Postawa
apostołów jest często lepszym wskazaniem na sens całej
działalności Jezusa, niż wyłącznie jego czyny i słowa. Był od
nich dużo bardziej inteligentny i dłuższy czas umiejętnie
kamuflował swe cele w przypowieściach, a wiele działań po prostu
skrywał także przed swoimi najbliższymi uczniami. Dla przykładu –
apostołowie dopiero po śmierci Jezusa dowiedzieli się, że wśród
jego bliskich współpracowników (bezpośrednich uczestników
zamachu na władzę arcykapłanów) była tak ważna osoba jak
członek Sanhedrynu, jerozolimski bogacz, Józef z Arymatei, a o
drugim takim samym wyznawcy, Nikodemie, zdaje się, że nigdy się
nie dowiedzieli. O Józefie z Arymatei i Nikodemie, którzy odegrali
nadzwyczaj ważną, o ile nie decydującą rolę w historii Jezusa
Chrystusa, trzeba będzie jeszcze dużo razy mówić, ale to później.
Teraz wróćmy do apostołów, prostych biedaków z Galilei.
Oto
jeden z ważnych cytatów ilustrujących ich postawę. Chrystus w
pewnym momencie zorientował się, że jego osoba i nauki znajdują
popularność głównie wśród najuboższych mieszkańców
Palestyny. Szukając zwolenników, którzy go poprą w dokonaniu
zamachu stanu, zaczął świadomie zwracać się przede wszystkim do
tych warstw i wykorzystywać naturalny antagonizm między biednymi i
bogatymi:
Wówczas Jezus
spojrzał wokoło i rzekł do swoich uczniów:„Jak trudno bogatym
wejść do królestwa Bożego”. Uczniowie zdumieli się na Jego
słowa, lecz Jezus powtórnie rzekł im: „Dzieci, jakże
trudno wejść do królestwa Bożego tym, którzy w
dostatkach pokładają ufność. Łatwiej jest wielbłądowi przejść
przez ucho igielne, niż bogatemu wejść do
królestwa Bożego”. A oni tym bardziej się dziwili i mówili
między sobą: „Któż więc może się zbawić?”.

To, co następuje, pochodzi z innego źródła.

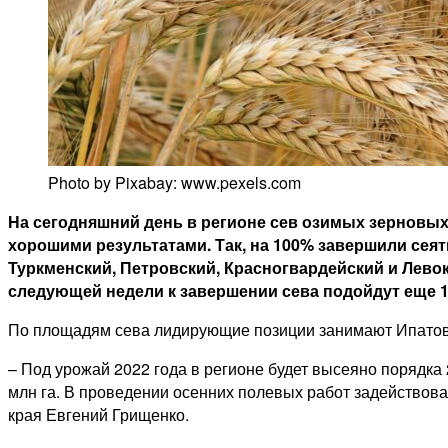
Photo by Pixabay: www.pexels.com
На сегодняшний день в регионе сев озимых зерновых
хорошими результатами. Так, на 100% завершили сеят
Туркменский, Петровский, Красногвардейский и Левоку
следующей недели к завершении сева подойдут еще 10
По площадям сева лидирующие позиции занимают Ипатовский 
– Под урожай 2022 года в регионе будет высеяно порядка 
млн га. В проведении осенних полевых работ задействован
края Евгений Грищенко.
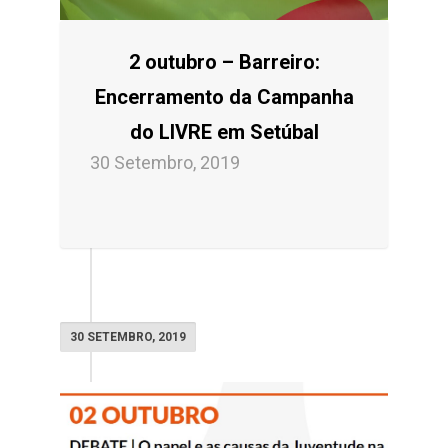
2 outubro – Barreiro:
Encerramento da Campanha
do LIVRE em Setúbal
30 Setembro, 2019
30 SETEMBRO, 2019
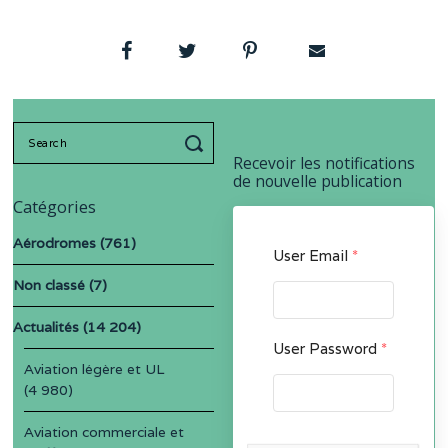
Search
for:
Recevoir les notifications
de nouvelle publication
Catégories
Aérodromes
(761)
User Email
*
Non classé
(7)
Actualités
(14 204)
User Password
*
Aviation légère et UL
(4 980)
Aviation commerciale et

Jezus spojrzał na nich i rzekł: „U ludzi to
niemożliwe, ale nie u Boga; bo u Boga wszystko jest możliwe” (Mk
10, 23-27).
Tę samą scenę
opisują Łukasz (18, 24-27) oraz Mateusz, który dodaje jeden
interesujący szczegół odnośnie reakcji uczniów na słowa Jezusa.

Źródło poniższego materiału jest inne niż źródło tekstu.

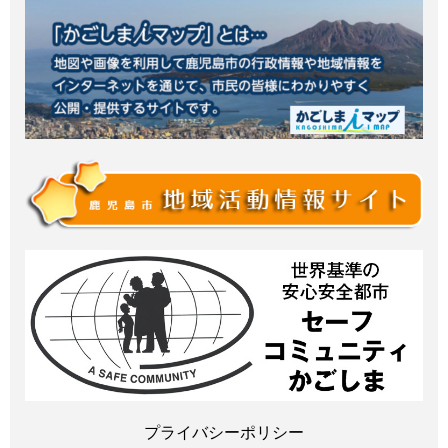
プライバシーポリシー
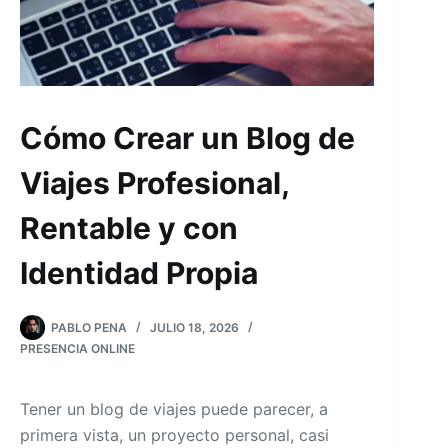
Cómo Crear un Blog de
Viajes Profesional,
Rentable y con
Identidad Propia
PABLO PENA
JULIO 18, 2026
PRESENCIA ONLINE
Tener un blog de viajes puede parecer, a
primera vista, un proyecto personal, casi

W zasadzie możemy się go domyślić także w relacji Marka, ale u
Mateusza jest sformułowany wprost:
Gdy uczniowie to
usłyszeli, przerazili się bardzo i pytali: „Któż więc może
się zbawić?” (Mt 19, 25).
Jak widać
apostołowie byli bardzo zaskoczeni i poruszeni słowami, że bogaci
nie wejdą do królestwa Bożego!, a więc takich osób ma w nim nie
być. Było to nie tylko zdziwienie, lecz – co znacznie ciekawsze –
strach: przerazili się bardzo. Przecież oni wszyscy liczyli
na uzyskanie majątków, dobrobytu i władzy w przyszłym królestwie
i do tej pory byli właściwie tego pewni. Dobrze wiedzieli, że
właśnie to wielokrotnie obiecywał im Jezus w swych naukach i
proroctwach. Teraz wpadli w panikę, bo pojawiła się sugestia, że
bogactwa mogą ich ominąć. Gdy Jezus zorientował się, jaki błąd
popełnił i jaki dylemat mają apostołowie, szybko przywrócił im
wiarę i wycofał się ze zbyt daleko idących słów; były one
dobre dla tłumów, ale uczniami musiał kierować inaczej.
Gdy się wie jaki
cel przyświeca Jezusowi, to zrozumienie dlaczego wypowiedział takie
słowa jest proste. Bez tej wiedzy, sens przypowieści o bogaczu i
uchu igielnym staje się dziwny – dlaczego bogaty, ale uczciwy i
przyzwoity chrześcijanin, nie może wejść do królestwa Bożego?